Australian actress Melissa George takes on the role of Sam, an ask no questions elite private intelligence officer for Byzantium who survives and attempt on her life while based on an op in Tangier, which she believes was orchestrated by someone on her own team – and quite possibly her boyfriend Aidan played by Adam Rayner. After a year of intense Rocky style training in Scotland she returns to the fold to seek out her assassin, while her employers watch her with trepidation wondering what she’s been up to for the past year.

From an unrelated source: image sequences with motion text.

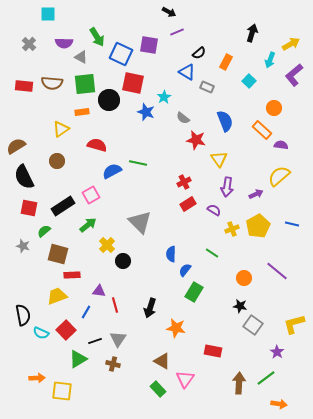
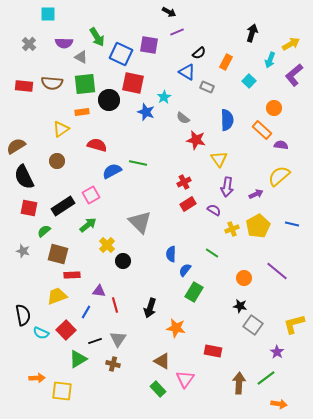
blue semicircle at (225, 121): moved 2 px right, 1 px up; rotated 20 degrees clockwise
gray star at (23, 246): moved 5 px down
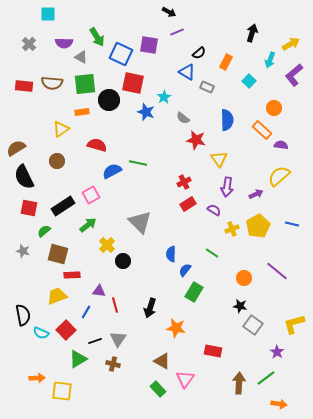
brown semicircle at (16, 146): moved 2 px down
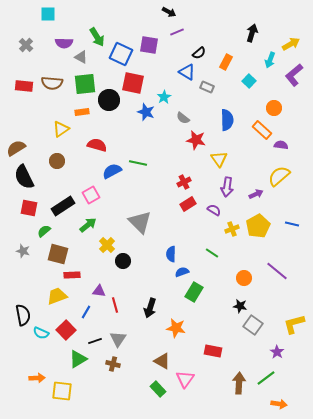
gray cross at (29, 44): moved 3 px left, 1 px down
blue semicircle at (185, 270): moved 3 px left, 2 px down; rotated 32 degrees clockwise
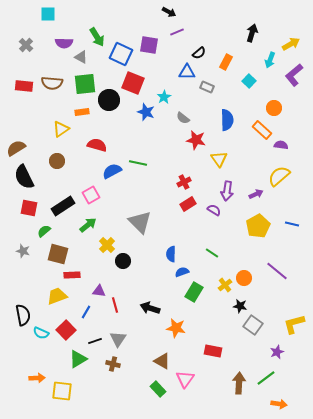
blue triangle at (187, 72): rotated 30 degrees counterclockwise
red square at (133, 83): rotated 10 degrees clockwise
purple arrow at (227, 187): moved 4 px down
yellow cross at (232, 229): moved 7 px left, 56 px down; rotated 16 degrees counterclockwise
black arrow at (150, 308): rotated 90 degrees clockwise
purple star at (277, 352): rotated 16 degrees clockwise
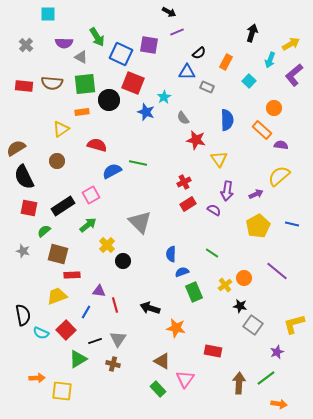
gray semicircle at (183, 118): rotated 16 degrees clockwise
green rectangle at (194, 292): rotated 54 degrees counterclockwise
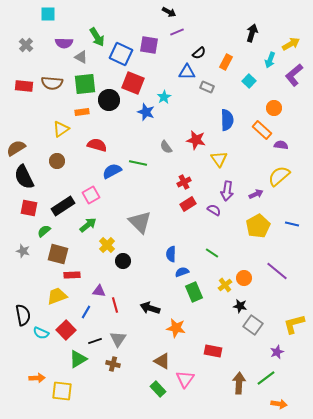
gray semicircle at (183, 118): moved 17 px left, 29 px down
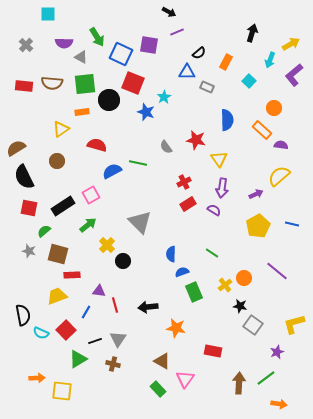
purple arrow at (227, 191): moved 5 px left, 3 px up
gray star at (23, 251): moved 6 px right
black arrow at (150, 308): moved 2 px left, 1 px up; rotated 24 degrees counterclockwise
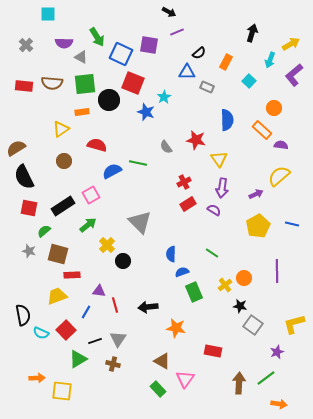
brown circle at (57, 161): moved 7 px right
purple line at (277, 271): rotated 50 degrees clockwise
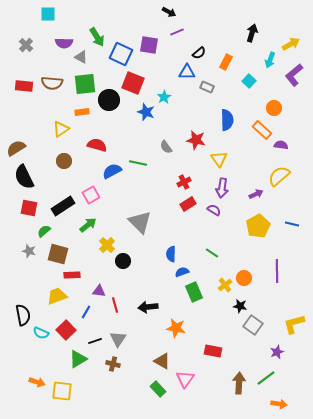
orange arrow at (37, 378): moved 4 px down; rotated 21 degrees clockwise
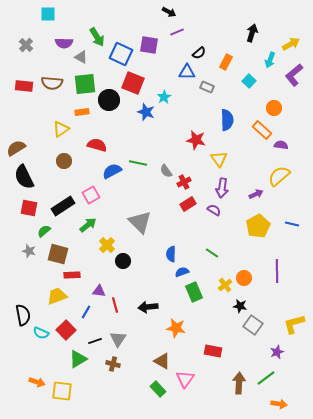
gray semicircle at (166, 147): moved 24 px down
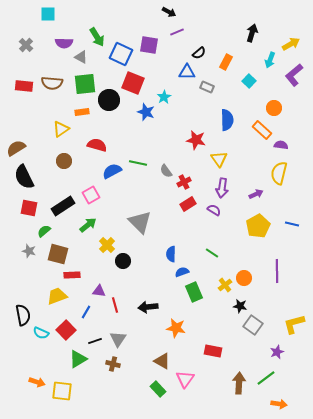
yellow semicircle at (279, 176): moved 3 px up; rotated 35 degrees counterclockwise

The story hinges solely on Melissa George’s portrayal; she does the accent well, nifty on the hand to hand combat, however her character is a cliché in itself with the tortured childhood and flashbacks which could become tiresome. It’s very Nikitta/Dark Angel/Alias. The opening sequence shows a frenzied clinch between our stars which seems forced and for a couple who are supposed to be in love they appear very cold.
The drama has gone for a very artistic view of sweeping shots of monuments and it’s almost silent in some parts. However it does add a certain slick edge and cinematic feel to it. It would appear the producers have attempted to emulate The Killing’s and The Spiral’s slow quiet storytelling but with a spy and thriller element which unlike the Danish counterparts hasn’t succeeded in quite the same way. (Also not too surprising considering the production company is doing a Brit version of Borgen with David Tennant in the lead).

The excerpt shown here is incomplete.